MOPping it up

Building a simple Metaobject-Protocol

Many languages make a distinction between objects and classes. But shouldn't everything – including classes – be an object in a pure object-oriented language? Some languages like Smalltalk, Common Lisp, and Ruby manage just that and offer a complete and flexible Metaobject-Protocol. Others such as Java only offer a read-only object protocol commonly called “introspection” or “reflection”.

In this post, I'll explore how to create a simple Metaobject-Protocol where classes are objects – all without creating infinite loops. We'll be using a previous post's JavaScript object encoding as a basis for this MOP.

Different languages reify different concepts – that is, make these things available as first-class objects that can be stuffed into variables and be passed around. For example, Java8 reified methods so that a method can take another method as parameter. C reifies memory pointers. Lisp reifies the syntax. And some languages reify classes.

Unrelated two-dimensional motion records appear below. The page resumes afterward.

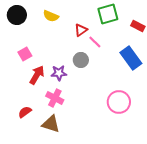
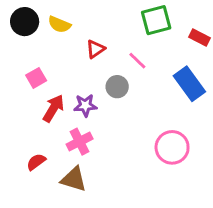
yellow semicircle: (51, 16) -> (59, 24), moved
red triangle: (81, 30) -> (95, 49), moved
pink cross: (55, 98) -> (80, 142), turned 36

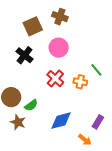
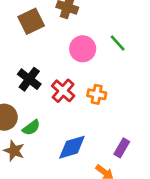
pink circle: (59, 48) -> (83, 49), moved
black cross: (25, 55) -> (29, 79), moved
green line: (96, 70) -> (118, 43), moved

Python is one language where we can pass classes around and add or remove methods.

class Foo(object):
  def bar(self):
    return 'bar'

# add a 'baz' method
def baz(self):
  return 'baz'

Foo.baz = baz;

# call the added method
instance = Foo()
instance.baz()  #=> 'baz'

In JavaScript, we have something similar: Prototypes are a bit like classes, and prototypes are just arbitrary objects. We can add a new method like this:

function Foo() {
}
Foo.prototype.bar = function bar() {
  return 'bar';
}

// add a 'baz' method
Foo.prototype.baz = function baz() {
  return 'baz';
}

var instance = new Foo();
instance.baz(); //=> 'baz'

In our closure-based object encoding from the previous post, we hardcoded all possible methods into a switch. Here's how we'd write a 3D Vector:

function Vector(x, y, z) {
  return function self_(key, self) {
    self = self || self_;
    switch (key) {
      case 'x':
        return x;
      case 'y':
        return y;
      case 'z':
        return z;
      case 'as-string':
        return '(' + self('x') + ', ' + self('y') + ', ' + self('z') + ')';
      case '+': return function add(v) {
        return Vector(self('x') + v('x'),
                      self('y') + v('y'),
                      self('z') + v('z'));
      };
      default:
        throw 'Unknown key "' + key + '"';
    }
  };
}

Adding a method to the Vector is impossible without creating a subclass. And it isn't even a class – each Vector instance directly contains all methods.

From objects to classes

We'd like to separate “the thing that gets passed around” from “the thing that stores our methods”. A JavaScript object will do just fine for storing the methods – but note that while the above switch had a couple of statements for each case, a object must wrap these inside a function. This function will receive the self parameter.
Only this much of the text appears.